The OFT has provisionally decided that a market investigation reference to the Competition Commission would not be appropriate at this time, as it considers that the regulatory barriers and distortions to competition identified in this market study can be better and more proportionately addressed by Ofwat and other government departments acting on the recommendations in this study.

The OFT is now consulting on this provisional decision.

Further information on the OFT's organic waste market study, including the full scoping document, is available from the market study page.

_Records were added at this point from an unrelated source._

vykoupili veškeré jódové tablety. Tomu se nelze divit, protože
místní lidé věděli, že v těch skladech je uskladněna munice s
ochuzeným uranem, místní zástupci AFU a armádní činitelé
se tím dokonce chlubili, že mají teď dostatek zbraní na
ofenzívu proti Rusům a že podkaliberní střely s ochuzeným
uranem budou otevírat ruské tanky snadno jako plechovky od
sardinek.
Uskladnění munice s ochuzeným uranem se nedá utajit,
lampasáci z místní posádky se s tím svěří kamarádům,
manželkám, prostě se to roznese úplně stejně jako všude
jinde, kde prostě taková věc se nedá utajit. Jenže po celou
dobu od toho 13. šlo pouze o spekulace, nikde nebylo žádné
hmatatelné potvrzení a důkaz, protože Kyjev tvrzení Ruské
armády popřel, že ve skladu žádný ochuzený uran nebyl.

  1. Written responses to the consultation on the OFT's provisional decision not to refer the matter to the Competition Commission should be sent by 5pm on 27 October 2011 to organicwaste@oft.gsi.gov.uk or to Organic Waste Market Study, Floor 4C, Office of Fair Trading, Fleetbank House, 2 - 6 Salisbury Square, London EC4Y 8JX. 
  2. The OFT launched the market study in January 2011, see launch press notice OFT to examine advanced treatment of organic waste
  3. OFT market studies are carried out under sections 5 to 8 of the Enterprise Act 2002 (EA02) which allow a market-wide consideration and report on both competition and consumer issues. 
  4. Market studies involve an analysis of a particular market with the aim of identifying and addressing any aspects of market failure from competition issues to consumer detriment and the effect of government regulations. Possible results of market studies include enforcement action by the OFT; a reference of the market to the Competition Commission; recommendations for changes in laws and regulations; recommendations to regulators, self-regulatory bodies and others to consider changes to their rules; recommendations to business; campaigns to promote consumer education and awareness; or a clean bill of health. 
  5. Organic waste comes from a number of sources. The main ones are agricultural waste, food waste and sewage sludge. Most organic waste in the UK is from agricultural sources, such as slurries and manure (around 90 million tonnes), around 16 million tonnes is food and drink waste (both from domestic sources and from industrial and commercial sources), with sewage sludge accounting for one to two million tonnes. see note 1 The sector is of strategic significance to the country, given its role in relation to a number of sustainability objectives, including those related to the efficient use of waste and the production of renewable energy.
  6. Ofwat is the economic regulator of water and sewerage companies in England and Wales. It exercises its powers in a way that it judges will protect the interests of consumers, promote value and safeguard future water and sewerage services by allowing efficient companies to carry out their functions properly and finance them. Further information on Ofwat's review of economic regulation in the water and sewerage sectors is available at www.ofwat.gov.uk/future.

Note 1. Based on data from DEFRA (2011b) 'Anaerobic Digestion Strategy and Action Plan', available at www.defra.gov.uk/publications/files/anaerobic-digestion-strat-action-plan.pdf. As above, note that this data relates to the UK.